The Mid-Year report alludes, euphemistically, to what it describes as “a number of downside risks, both locally and internationally,” then adds more directly that these include “…political uncertainty going into the impending General and Regional Elections,” which it said could impact even further on the attainment of the already revised growth rate.

However, mindful of the combative political climate that will almost certainly persist through to general elections which, from all indications, will be held this year, the Mid-Year report went to some trouble to make the point that the performance outcomes  under the current political administration had reflected consecutive years of economic growth. “Between 2015 and 2019, every year, this economy grew,” Jordan told the media.

He revealed that Guyana’s economy grew by 4% in the first six months of 2019. According to the report, growth figures for the respective years were 3.2% (2015), 3.4% (2016), 2.1% (2017) and 4.1% (2018).

And seemingly not unmindful of an anticipated combative elections campaign likely to be directed on the opposition side by former president Bharrat Jagdeo, Jordan compared government’s 2015 to 2018 figures with those of 2001 to 2005, a period during which Jagdeo held office.  He stated that the country’s economy grew 1.9% in 2001, 1.1% in 2002, -0.6% in 2003; 1.6% in 2004 and -5.5% in 2005.

Much of the credit for the economy’s growth performance during the first half of the year was given to the private sector, particularly in the area of gold production, which has been spearheading the country’s export earnings; rice, which has gradually been fighting back from exacting market challenges; and forestry, despite difficulties associated chiefly with transporting logs from far-flung interior locations over roads that are frequently impassable on account of a combination of weather-related challenges and less than reliable road repairs and maintenance regimes. The country’s manufacturing, construction, wholesale and retail trade and financial and insurance services are also credited in the half year report with contributing to growth.
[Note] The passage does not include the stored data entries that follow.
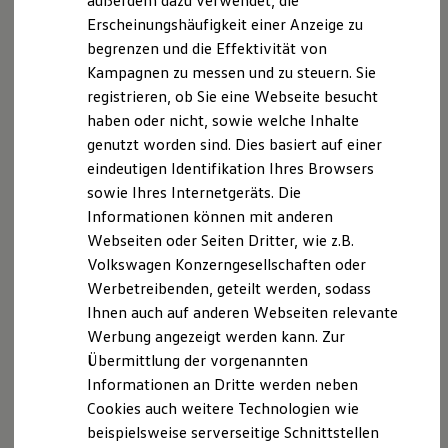
außerdem dazu verwendet, die
Verbrauchskosten
berücksichtigen Sie in diesem Zusammenhang auch, dass
Kaufoptionen
Erscheinungshäufigkeit einer Anzeige zu
manche Apps nicht für jede der zwei Technologien angeboten
E-Auto-Förderung
begrenzen und die Effektivität von
werden.
Software und Konnektivität
Informationen zur Kompatibilität von Smartphones finden Sie
Kampagnen zu messen und zu steuern. Sie
Die ID. Software 6
für Apple
CarPlay
unter
https://apple.com/de/ios/carplay/
, für
ID. Software Versionen und Updates
registrieren, ob Sie eine Webseite besucht
Digitale Extras
Android
Auto unter
https://android.com/intl/de_de/auto/
.
haben oder nicht, sowie welche Inhalte
Schnittstellen zu Ihrem ID.
Apple
CarPlay
ist eine Marke von Apple Inc.
Android
Auto ist
genutzt worden sind. Dies basiert auf einer
Hybridautos
eine Marke von Google LLC.
Marke und Erlebnis
eindeutigen Identifikation Ihres Browsers
Volkswagen R und R Experience
Die in dieser Darstellung gezeigten Fahrzeuge und
sowie Ihres Internetgeräts. Die
R-Modelle
Ausstattungen können in einzelnen Details vom aktuellen
Informationen können mit anderen
R Experience
deutschen Lieferprogramm abweichen. Abgebildet sind
Driving Experience
Webseiten oder Seiten Dritter, wie z.B.
teilweise Sonderausstattungen der Fahrzeuge gegen
Volkswagen entdecken
Volkswagen Konzerngesellschaften oder
Mehrpreis.
Werkbesichtigung
Werbetreibenden, geteilt werden, sodass
Factory visit
Bitte beachten Sie auch unseren Konfigurator für eine
Lifestyle Shop
Ihnen auch auf anderen Webseiten relevante
Übersicht der aktuell verfügbaren Modelle und Ausstattungen.
T-Roc Kollektion
Werbung angezeigt werden kann. Zur
Golf Kollektion
Die angegebenen Verbrauchs- und Emissionswerte beziehen
Übermittlung der vorgenannten
ID. Kollektion
sich nicht auf ein einzelnes Fahrzeug und sind nicht Bestandteil
Volkswagen Kollektion
Informationen an Dritte werden neben
des Angebots, sondern dienen allein Vergleichszwecken
R-Kollektion
Cookies auch weitere Technologien wie
zwischen den verschiedenen Fahrzeugtypen.
GTI Kollektion
Zusatzausstattungen und
Zubehör
(Anbauteile, Reifenformat
beispielsweise serverseitige Schnittstellen
Fußball Drop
The political underpinnings to what the report appears to see as an economic performance that is likely to fall below its own expectations are clear.  In his own comments during the briefing, Jordan said that the challenging environment in which the APNU+AFC coalition administration had been functioning since 2015 had become more difficult since the December, 2018 no confidence vote against government, and, more recently, since last month’s Caribbean Court of Justice (CCJ) ruling on the validity of those proceedings.

Worryingly, Jordan also suggested that the failure so far of both the political opposition and the private sector to name representatives to the Natural Resources Fund, the body being created to manage incoming revenues from the country’s keenly anticipated hydrocarbon resources, could affect arrangements for access to and use of those revenues for critical developmental needs.